The corps de logis on the courtyard-side has five rectangular bays with the three central ones forming an impressive façade. Window frames of the ground floor bays are outlined by a decorative trim and the central French windows are topped by an entablature flanked by two consoles which hold up the cornice. On the roof, dormer windows on both sides open up the central section.

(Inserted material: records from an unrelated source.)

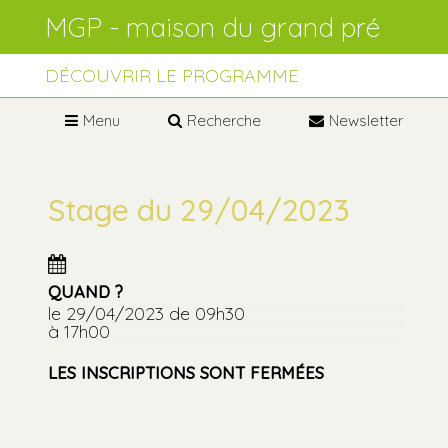
Aller
Outils
au
personnels
contenu.
Aller
à
DÉCOUVRIR LE PROGRAMME
la
navigation
Menu
Recherche
Newsletter
Stage du 29/04/2023
QUAND ?
le 29/04/2023
de 09h30
à 17h00
LES INSCRIPTIONS SONT FERMÉES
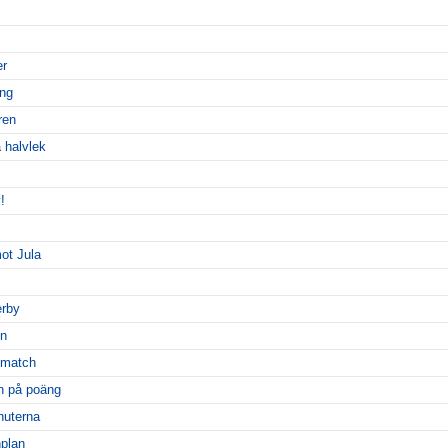
er
äng
ren
 halvlek
!
ot Jula
erby
en
 match
n på poäng
nuterna
plan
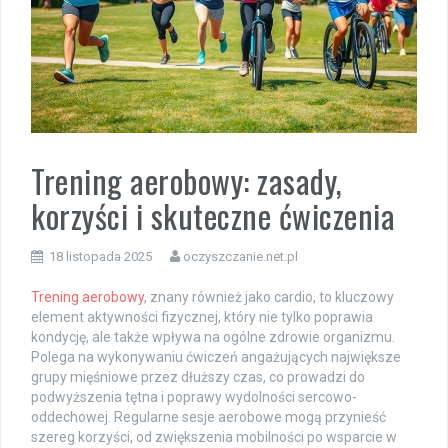
Trening aerobowy: zasady,
korzyści i skuteczne ćwiczenia
18 listopada 2025
oczyszczanie.net.pl
Trening aerobowy
, znany również jako cardio, to kluczowy
element aktywności fizycznej, który nie tylko poprawia
kondycję, ale także wpływa na ogólne zdrowie organizmu.
Polega na wykonywaniu ćwiczeń angażujących największe
grupy mięśniowe przez dłuższy czas, co prowadzi do
podwyższenia tętna i poprawy wydolności sercowo-
oddechowej. Regularne sesje aerobowe mogą przynieść
szereg korzyści, od zwiększenia mobilności po wsparcie w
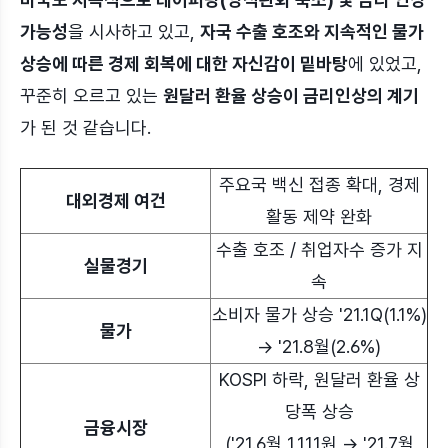
가능성
을 시사하고 있고,
자국 수출 호조와 지속적인 물가
상승에 따른 경제 회복에 대한 자신감이 밑바탕
에 있었고,
꾸준히 오르고 있는
원달러 환율 상승이 금리인상의 계기
가 된 것 같습니다.
주요국 백신 접종 확대, 경제
대외경제 여건
활동 제약 완화
수출 호조 / 취업자수 증가 지
실물경기
속
소비자 물가 상승 '21.1Q(1.1%)
물가
→ '21.8월(2.6%)
KOSPI 하락, 원달러 환율 상
당폭 상승
금융시장
('21.6월 1,111원 → '21.7월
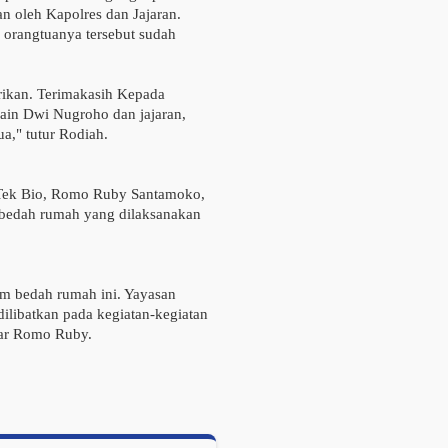
n oleh Kapolres dan Jajaran.
orangtuanya tersebut sudah
rikan. Terimakasih Kepada
ain Dwi Nugroho dan jajaran,
a," tutur Rodiah.
Tek Bio, Romo Ruby Santamoko,
m bedah rumah yang dilaksanakan
am bedah rumah ini. Yayasan
ilibatkan pada kegiatan-kegiatan
jar Romo Ruby.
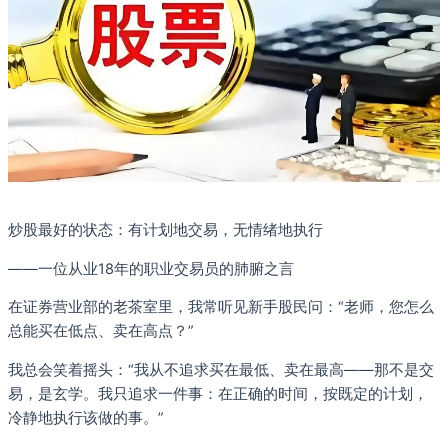
炒股最好的状态：有计划地交易，无情绪地执行
——一位从业18年的职业交易员的肺腑之言
在证券营业部的老茶室里，我常听见新手股民问：“老师，您怎么
总能买在低点、卖在高点？”
我总会笑着摇头：“我从不追求买在最低、卖在最高——那不是交
易，是玄学。我只追求一件事：在正确的时间，按既定的计划，
冷静地执行该做的事。”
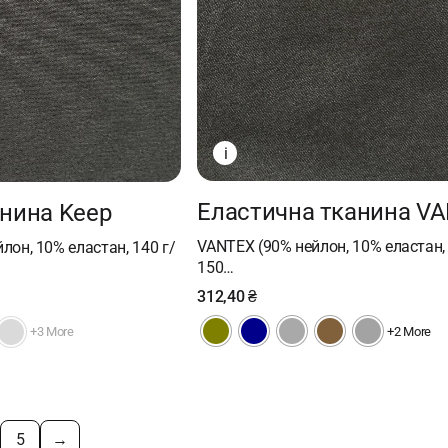
i
Еластична тканина V
анина Keep
VANTEX (90% нейлон, 10% еластан, 
лон, 10% еластан, 140 г/
150…
312,40
₴
+2 More
+3 More
5
→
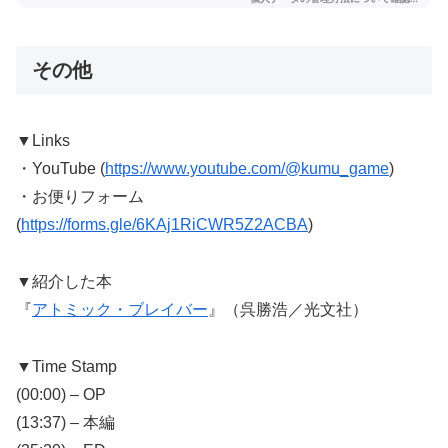
その他
▼Links
・YouTube (
https://www.youtube.com/@kumu_game
)
・お便りフォーム
(
https://forms.gle/6KAj1RiCWR5Z2ACBA
)
▼紹介した本
『
アトミック・ブレイバー
』（呉勝浩／光文社）
▼Time Stamp
(00:00) – OP
(13:37) – 本編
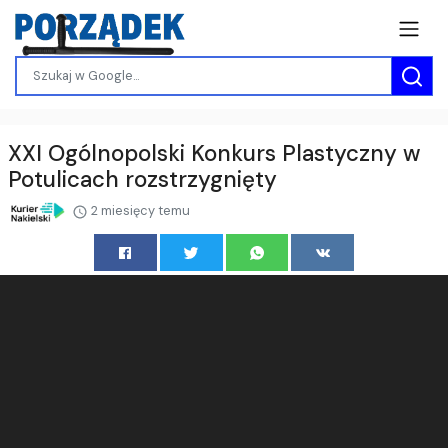
XXI Ogólnopolski Konkurs Plastyczny w
Potulicach rozstrzygnięty
2 miesięcy temu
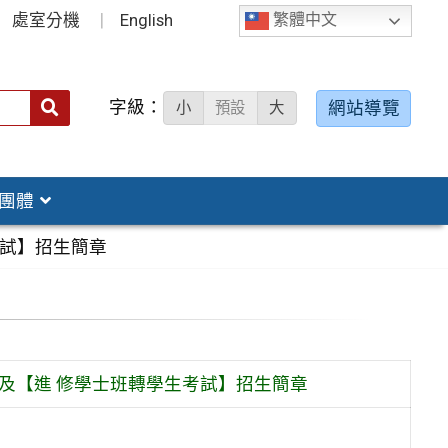
處室分機
English
繁體中文
字級：
送出
網站導覽
小
預設
大
搜
尋：
團體
考試】招生簡章
及【進 修學士班轉學生考試】招生簡章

On the garden-side the façade has nine bays and four chimney stacks on the roof. The entrance porch linking the French windows to the central bay is in a horseshoe shape. To complement these architectural changes, Benjamin Brisson also created landscaped gardens. They were designed by LB Fischer, a landscape architect known for his work redesigning the Jardin Public in Bordeaux at the end of the nineteenth century. In 1950 the rooms of the château were renovated.
The gardens at Château Siaurac are on a list of over 300 exceptional gardens of France classified as "Jardins remarquables" by the French Ministry of Culture. The Allée d’honneur (main driveway) goes down a steady slope and creates a sense of perspective as it cuts through the woods. These woods were designed in the eighteenth century (and appear on a map by Pierre de Belleyme in 1766) in the formal French style and are comprised of a series of paths with parterres at regular, symmetrical intervals. The tree range is extensive and includes Common Oak, Northern Red Oak, Lime, Norwegian Maple, Sycamore, Robinia, Hornbeams, Ash, Sweet Chestnut and Plane trees.
The French and English gardens meet at the river which curves and twists like a snake. This serpentine shape is naturalist in style and is a nineteenth-century redesign meant to symbolise a ribbon or the “S” of Siaurac.
Fischer also designed the English Garden and planted it with some extraordinary trees: a 350-year-old Evergreen Oak, 250-year-old Pyramidal English Oak, Virginian Tulip Tree, Cedar, a giant Redwood… From the steps on the château, elegant pathways meander to the grove of trees which marks the garden’s limits and includes species such as Sweetgum, Chestnut, Birch, Bay Tree, Alexandrian Laurel and Box plants. From the entrance porch, the view of the Collegiate Church of Saint Emilion is unsurpassable.